The fact is that is "To be or not to be" is both a simple, perhaps the simplest, and a complex question, the hardest to sustain, let alone to ask. I ask it myself often — maybe as many times as five or six a week — and it is the asking, not any hope for an answer, that yields the most searing and immediate insight. I don't get it right every time, but when I do, I am thrown for a split second at the other side of being, the place where it begins.

But I can never retain that amazing feeling for long. What is required is a kind of radical pull-back of oneself from the most banal evidence of life and reality. Jean-Paul Sartre, after Shakespeare, was probably the thinker who framed the question best in his novels and philosophical treatises. The issue, however, is that this question is profoundly existential, not merely philosophical. It can be asked and should be by any living, thinking, sentient being, but cannot be answered.

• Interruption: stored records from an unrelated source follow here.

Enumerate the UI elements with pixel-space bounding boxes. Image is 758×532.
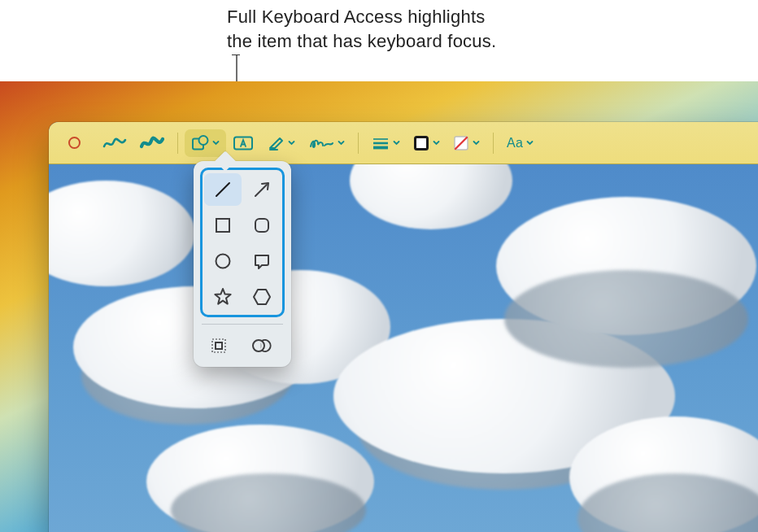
svg-rect-13	[255, 219, 268, 232]
font-aa-label: Aa	[507, 136, 523, 150]
callout-line-2: the item that has keyboard focus.	[227, 29, 585, 54]
border-color-icon	[413, 135, 429, 151]
callout-line-1: Full Keyboard Access highlights	[227, 5, 585, 29]
font-style-button[interactable]: Aa	[500, 129, 540, 157]
svg-line-11	[255, 185, 267, 196]
rounded-square-icon	[251, 215, 272, 236]
stroke-style-button[interactable]	[365, 129, 407, 157]
record-icon	[68, 137, 81, 149]
record-button[interactable]	[57, 129, 91, 157]
speech-bubble-icon	[251, 251, 272, 272]
svg-point-17	[253, 340, 264, 351]
chevron-down-icon	[473, 139, 480, 146]
text-button[interactable]	[226, 129, 260, 157]
chevron-down-icon	[212, 139, 220, 146]
chevron-down-icon	[526, 139, 534, 146]
chevron-down-icon	[338, 139, 345, 146]
toolbar-separator	[493, 133, 494, 154]
svg-point-14	[216, 255, 230, 268]
border-color-button[interactable]	[407, 129, 447, 157]
circle-icon	[212, 251, 233, 272]
star-shape[interactable]	[204, 281, 242, 313]
hexagon-shape[interactable]	[243, 281, 281, 313]
shapes-icon	[191, 134, 209, 152]
speech-bubble-shape[interactable]	[243, 245, 281, 277]
rounded-square-shape[interactable]	[243, 209, 281, 242]
signature-button[interactable]	[302, 129, 351, 157]
draw-icon	[140, 135, 164, 151]
svg-rect-7	[416, 137, 428, 149]
callout-text: Full Keyboard Access highlights the item…	[227, 5, 585, 53]
square-shape[interactable]	[204, 209, 242, 242]
chevron-down-icon	[288, 139, 295, 146]
line-shape[interactable]	[204, 173, 242, 206]
image-canvas[interactable]	[49, 164, 758, 532]
highlight-button[interactable]	[260, 129, 302, 157]
app-window: Aa	[49, 122, 758, 532]
toolbar-separator	[358, 133, 359, 154]
signature-icon	[308, 135, 334, 151]
sketch-button[interactable]	[96, 129, 133, 157]
square-icon	[212, 215, 233, 236]
sketch-icon	[102, 135, 127, 151]
shapes-popover	[194, 161, 291, 367]
text-box-icon	[233, 135, 254, 151]
fill-color-icon	[453, 135, 469, 151]
svg-rect-16	[216, 342, 222, 349]
callout-tick-top	[232, 55, 240, 55]
arrow-shape[interactable]	[243, 173, 281, 206]
chevron-down-icon	[393, 139, 400, 146]
stroke-lines-icon	[372, 136, 390, 150]
svg-rect-12	[216, 219, 229, 232]
hexagon-icon	[251, 286, 272, 307]
shapes-button[interactable]	[185, 129, 226, 157]
svg-line-10	[216, 183, 229, 196]
draw-button[interactable]	[133, 129, 171, 157]
loupe-tool[interactable]	[200, 329, 237, 362]
arrow-icon	[251, 179, 272, 200]
keyboard-focus-region	[200, 168, 285, 317]
fill-color-button[interactable]	[447, 129, 486, 157]
markup-toolbar: Aa	[49, 122, 758, 164]
loupe-icon	[208, 335, 229, 356]
svg-point-2	[199, 136, 208, 145]
toolbar-separator	[177, 133, 178, 154]
mask-tool[interactable]	[243, 329, 281, 362]
line-icon	[212, 179, 233, 200]
mask-icon	[250, 336, 273, 355]
svg-rect-15	[212, 339, 225, 352]
highlight-icon	[267, 134, 285, 152]
star-icon	[212, 286, 233, 307]
circle-shape[interactable]	[204, 245, 242, 277]
chevron-down-icon	[433, 139, 440, 146]
popover-separator	[202, 324, 283, 325]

There is huge energy and cognitive release to expect from it when it is properly framed. You have to somehow imagine that everything, absolutely everything has disappeared, or never was, that you have just happened upon your own circumstances by accident, the first accident of being. Another approach is to imagine sharply that anything that is, is a result of a warp, a blip in nothingness. It is not even a matter of finding out why or how, those demands are already far too elaborate. It is a crude, raw, brutal question followed by absolute, lightening speed amazement. And then the ordinary familiarity of all things known and named takes over, slipping your whole being into the stream of life, of being, with its attending problems and felicities. I feel strongly that there is a fundamental need for Shakespeare's question in every day life, but that is not what you and I were taught in school.